The only frequency in this world that can have a crest factor of 0 is 0Hz aka DC. A crest factor close the 0 means your signal has very little dynamics, even the worst mastered albums have a DR of 5-6, so your aim is to make a bad mix or maybe a distortion/fsu plug?mannyaudio85 wrote: So, creating a filter that manipulates the audio, in whatever way it needs to, to lower the crest factor to a value closer to 0 while not modifying the RMS, is an impossible task?
Just to reiterate: Crest = Peak - RMS;
Phase rotators, as used in radio for vocals as JCJR pointed out, only works because the glottal pulses of the human voice is asymmetrical to begin with, think of it as a pulse wave with 20% duty cycle, any symmetrical waveform with have little or no effect or even the opposite effect(increased crest).
As an increased dynamic example, take any mastered song(a whole song), put it in your DAW and put a phase rotator on it, a mastered song will obviously be slightly less than 0dBFS, now process it with a phase rotator, you'll see(with an accurate meter) that some signals will be greater than 0dBFS, aka clipping your converters.

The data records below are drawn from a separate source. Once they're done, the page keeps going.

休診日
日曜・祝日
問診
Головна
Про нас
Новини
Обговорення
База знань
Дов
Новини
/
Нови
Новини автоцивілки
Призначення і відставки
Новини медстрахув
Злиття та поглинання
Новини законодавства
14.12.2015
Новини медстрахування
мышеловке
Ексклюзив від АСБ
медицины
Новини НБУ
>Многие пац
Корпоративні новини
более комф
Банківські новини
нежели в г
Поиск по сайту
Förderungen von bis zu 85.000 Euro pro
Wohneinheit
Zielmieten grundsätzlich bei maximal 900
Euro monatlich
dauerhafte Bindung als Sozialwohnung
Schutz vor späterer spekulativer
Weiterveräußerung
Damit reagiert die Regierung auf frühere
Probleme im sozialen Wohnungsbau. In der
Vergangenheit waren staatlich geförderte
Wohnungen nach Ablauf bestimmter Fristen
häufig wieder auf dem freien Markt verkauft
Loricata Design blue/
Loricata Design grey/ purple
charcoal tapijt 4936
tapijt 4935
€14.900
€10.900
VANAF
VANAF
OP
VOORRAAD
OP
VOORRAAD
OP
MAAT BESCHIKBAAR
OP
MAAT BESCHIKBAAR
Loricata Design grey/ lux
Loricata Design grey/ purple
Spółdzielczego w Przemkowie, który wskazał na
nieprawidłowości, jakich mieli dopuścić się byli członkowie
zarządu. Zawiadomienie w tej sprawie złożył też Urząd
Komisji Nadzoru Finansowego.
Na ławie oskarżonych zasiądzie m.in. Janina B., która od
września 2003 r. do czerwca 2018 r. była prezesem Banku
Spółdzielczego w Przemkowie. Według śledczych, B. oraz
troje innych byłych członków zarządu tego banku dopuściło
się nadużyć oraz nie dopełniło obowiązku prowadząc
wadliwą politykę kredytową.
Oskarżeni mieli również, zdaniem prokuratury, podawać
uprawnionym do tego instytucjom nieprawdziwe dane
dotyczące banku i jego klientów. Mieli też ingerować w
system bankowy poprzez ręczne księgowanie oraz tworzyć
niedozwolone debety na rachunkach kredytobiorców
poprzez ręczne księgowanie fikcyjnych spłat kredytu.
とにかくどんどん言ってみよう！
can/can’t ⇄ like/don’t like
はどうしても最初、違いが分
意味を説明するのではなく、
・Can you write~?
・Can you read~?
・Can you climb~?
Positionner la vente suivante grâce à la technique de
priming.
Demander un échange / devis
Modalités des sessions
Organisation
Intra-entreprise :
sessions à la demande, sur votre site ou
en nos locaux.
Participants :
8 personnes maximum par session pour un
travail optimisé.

On a side note about phase rotators used in radio, they are used because they had no choice -> it was a compromise decision, AM/FM transmission needs a high RMS level to work, it's a low fidelity technology, any $20 CD player will have better quality than a AM/FM radio broadcast.
Another thing about phase rotators, they also smear transients(make them mushy), a single one won't do much but add a couple hundred in series and you will get laser zap type sounds, this arrangement is exploited on some spring-reverb emulations.
A very cool plugin that doesn't do what you want(it increases phase correlation aka Peaks/DR), but works with phases non the less is this:
If you want to change the levels of individual instruments after they have been mixed, Melodyne might work for you, but it still won't exactly do what you want, in arithmetic terms, you want: 1 + 1 = 1.